Every major breakthrough gets one slide. Word2vec and the discovery that vector directions are meaningful (king - man + woman = queen). Sequence-to-sequence models for translation. Transformers showing 10-100x compute efficiency over LSTMs. Self-supervised learning on text producing "almost infinite training examples." Vision Transformers achieving state-of-art with 4-20x less compute. Sparse models activating only 1-5% of parameters per prediction. Chain-of-thought prompting. Distillation. RLHF.

The progress framing is sobering. "Three years ago we were really excited that we'd gotten 15% correct on eighth grade math problems." That GSM8K benchmark - middle school word problems like "Sean has five toys and for Christmas he got two more" - is now essentially solved.
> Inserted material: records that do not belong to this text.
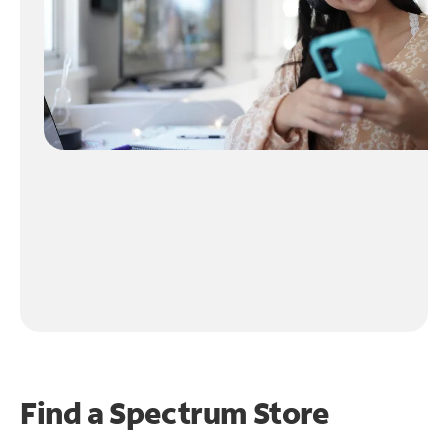
Find a Spectrum Store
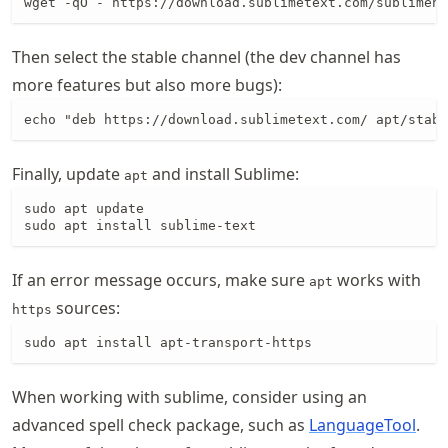
wget -qO - https://download.sublimetext.com/sublimehq
Then select the stable channel (the dev channel has
more features but also more bugs):
echo "deb https://download.sublimetext.com/ apt/stabl
Finally, update
and install Sublime:
apt
sudo apt update

sudo apt install sublime-text
If an error message occurs, make sure
works with
apt
sources:
https
sudo apt install apt-transport-https
When working with sublime, consider using an
advanced spell check package, such as
LanguageTool
.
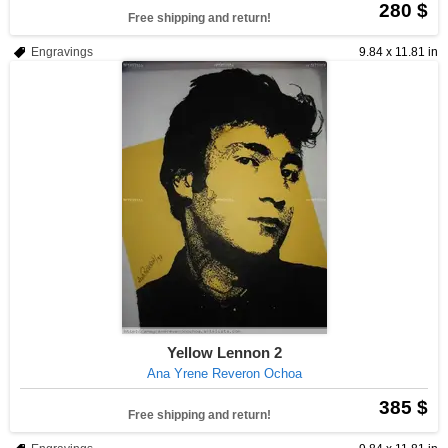
280 $
Free shipping and return!
Engravings
9.84 x 11.81 in
Yellow Lennon 2
Ana Yrene Reveron Ochoa
385 $
Free shipping and return!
12 Key Breakthroughs That Created Modern AI

  • Google Brain started in a micro kitchen - Dean met Andrew Ng, decided to "train really big neural networks"
  • Disbelief: "mathematically wrong but it worked" - Asynchronous training with 200 model replicas updating shared parameters
  • Cat paper (2012) - 10M YouTube frames, unsupervised learning, neurons learned "cat" concept without labels
  • Word2vec directions are semantic - King - man + woman = queen; past/future tense directions
  • TPU imperative - Rolling out better speech recognition would have doubled Google's data centers
  • TPUv1 - 15-30x faster, 30-80x more energy efficient than CPUs/GPUs
  • Transformers (2017) - 10-100x less compute than LSTMs for same accuracy; attention over recurrence
  • Sparse models - Only 1-5% of parameters activated per prediction; Gemini uses this
  • Chain of thought - Model does more computation per token by "showing its work"
  • Distillation - 3% of training data with soft targets matches 100% of data with hard labels
  • Pathways - Single Python process can address 10,000 TPU devices across metro areas
  • GSM8K progress - 15% accuracy 3 years ago on 8th grade math; now essentially solved

What 15 Years of Compounding AI Progress Teaches Us

Fifteen years of compounding breakthroughs - from the cat paper to transformers to sparse models - created modern AI. Each step seemed incremental; together they're transformative. The person who built MapReduce now runs systems that solve problems thought impossible three years ago.